Astute observers of the Christian faith notice that it does require a wholesale life change. If your conversation partner makes this objection, then you can take heart in their acknowledgement that it is a big deal. Personal autonomy is one of (if not the) most important values for this student generation and they view any traditional religious structure as confining.
Following Jesus means following a list of rules, most of which I will not want to follow.
I am currently free to do whatever I want, and converting to a religion would impose boundaries on this freedom.
Any rule is inherently bad.
To respond to this objection, it’s best to challenge one or both of these underlying assumptions.
Ask if there are rules they consider important and generate a list of “good” rules.
If your friend is having trouble, suggest “Don’t kill,” “Don’t steal,” and “Don’t lie.” (Then let them know that these are some of the 10 commandments!)
Next, gently challenge their understanding of what it means to follow Jesus by asking what types of rules, exactly, do they think Christianity imposes. After they respond, ask if they know what rules Jesus himself invented.
(This is somewhat of a trick question, because all he did was repackage the Old Testament law).

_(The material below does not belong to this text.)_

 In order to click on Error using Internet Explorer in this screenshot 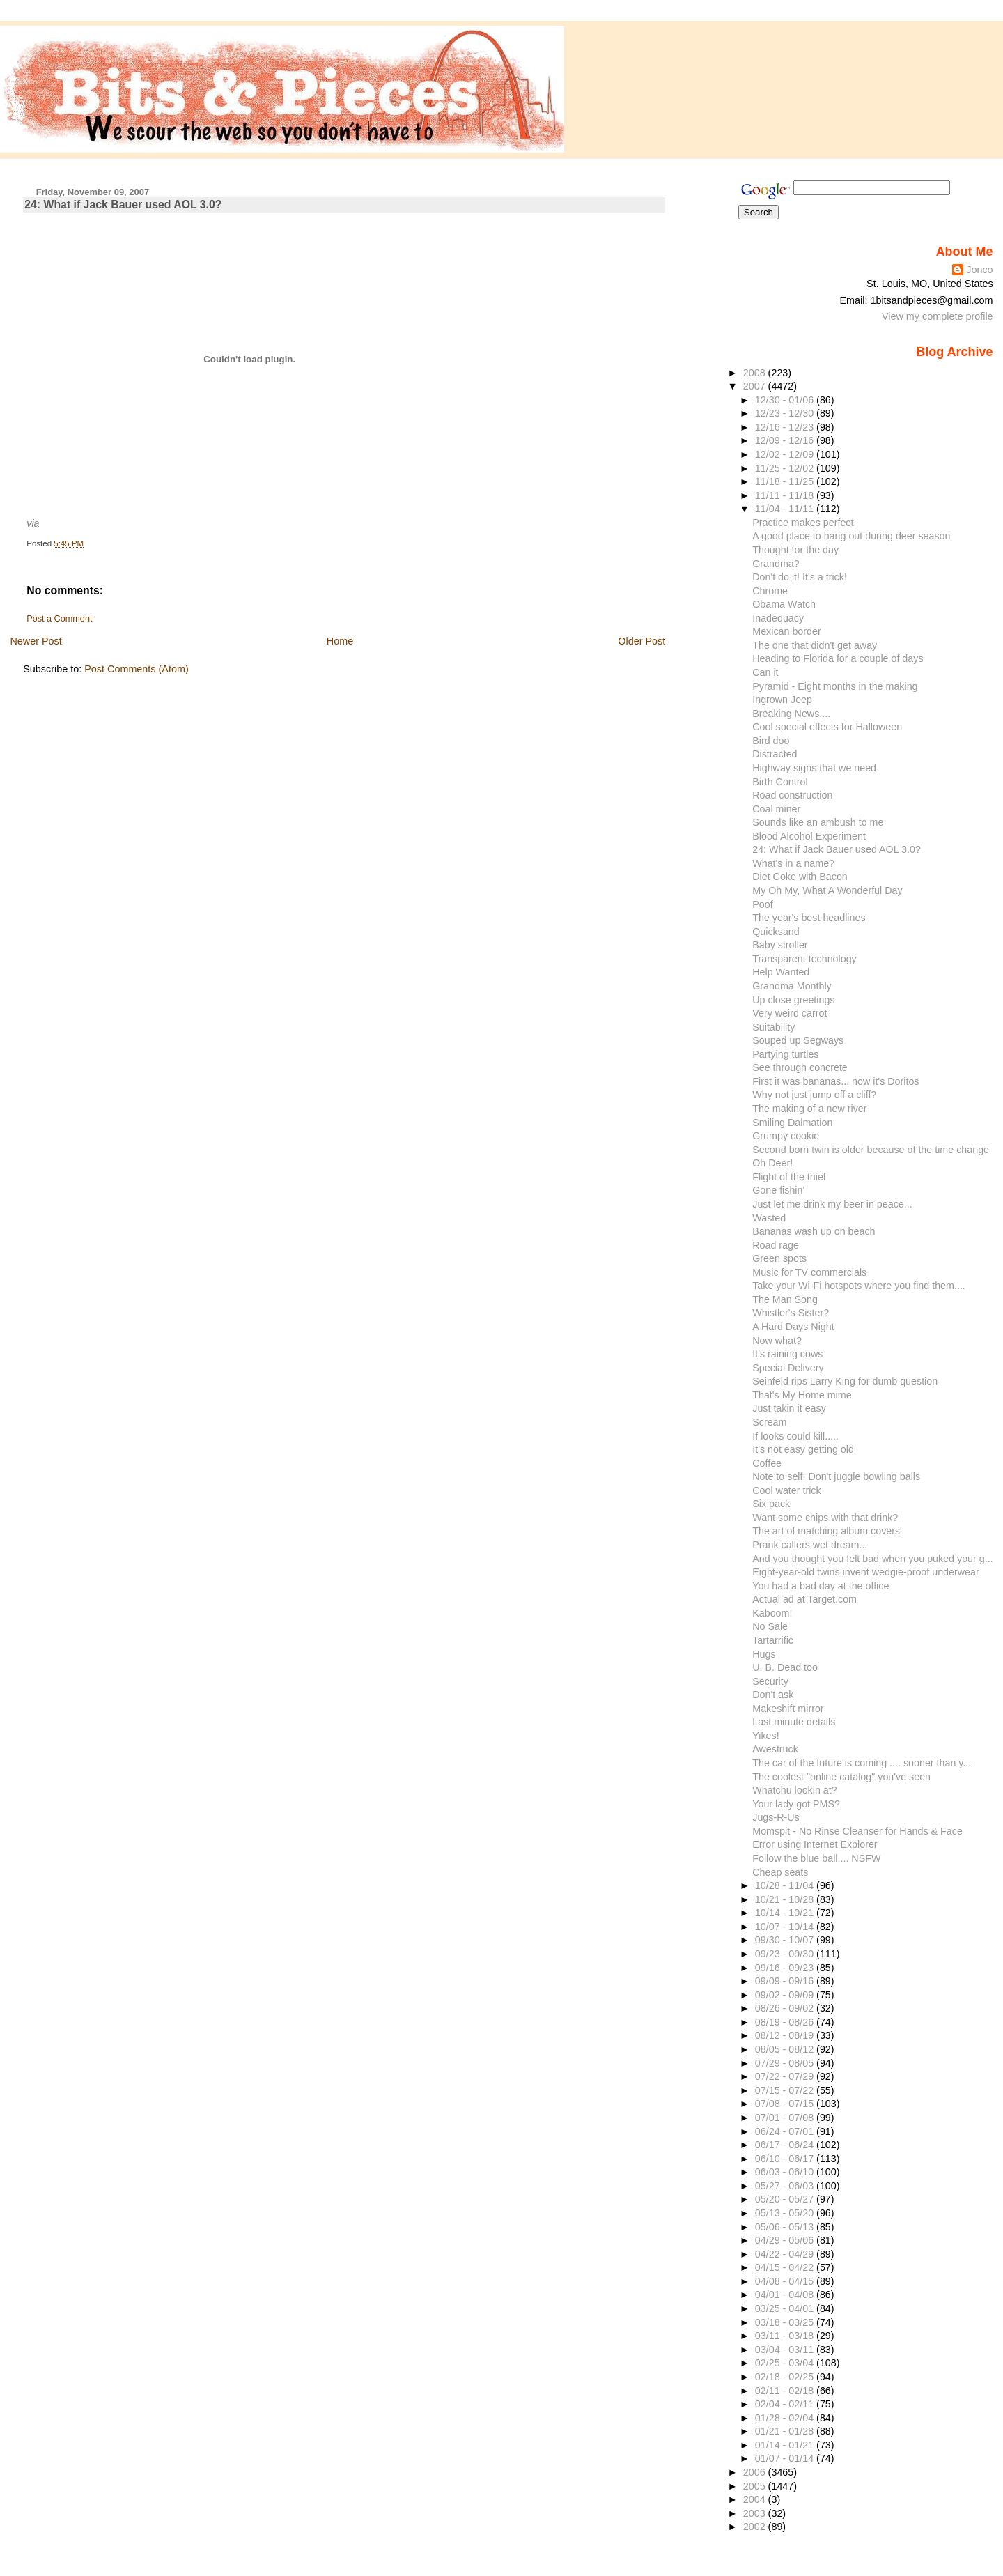, I will do `click(814, 1844)`.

Don’t get sidetracked by their response but tell them that from what you’ve read, Jesus said all of the law (rules) can be summed up into a two-part command: Love God and love people. If your friend is a staunch atheist they may find this unpalatable, but most people will agree that this doesn’t seem so hard on the surface of things.
You can continue the conversation by discussing how we live those principles out and how some people’s idea of loving God turned into unnecessary rules over time.

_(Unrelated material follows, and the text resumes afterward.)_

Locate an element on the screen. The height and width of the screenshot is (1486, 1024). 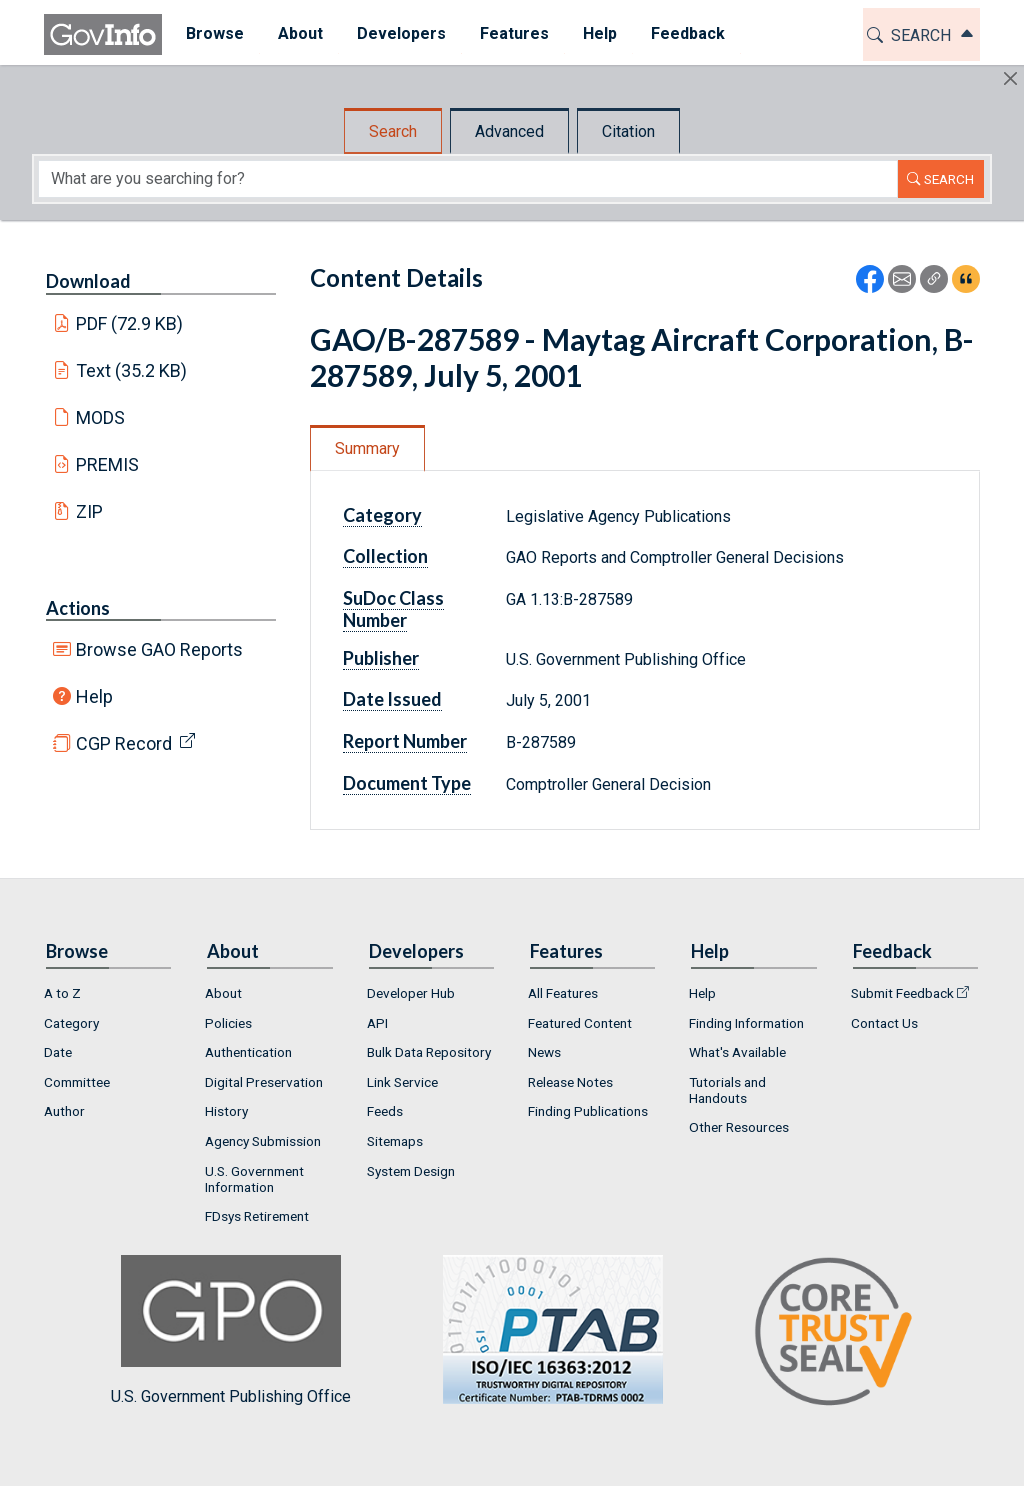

The second assumption assumes that we are free, but the Bible teaches that we are dead in our sin and unable to do good.
(Note: “Good” here means good in the eyes of God, of course any person saved or not can accomplish something other people would identify as “good.”)
We can challenge this assertion without coming off as arrogant by sharing some of our personal experience. If we are really free, then the guiding principle behind our actions would be part of an overarching worldview that we have chosen for ourselves. However, in my case, self interest was always the motivating factor for me before I chose to follow Christ and still factors into my decisions more than I wish.
If we want to act in one way, but always find ourselves acting in another way that is seemingly out of our control – that is tantamount to bondage of the will. An illustration that might help is a smartphone. We think they will help us by giving us the ability to store contacts, message on the go, notate ideas and keep our schedules but we end up tethered to them and experience anxiety if we go for extended periods of time without “checking in.”
The counterintuitive truth of the Gospel is that we aren’t free until we trust Christ who frees us (it is for freedom you have been made free!) This will be a difficult concept for a non-Christian to agree to, but when coupled with the first argument makes for a compelling case.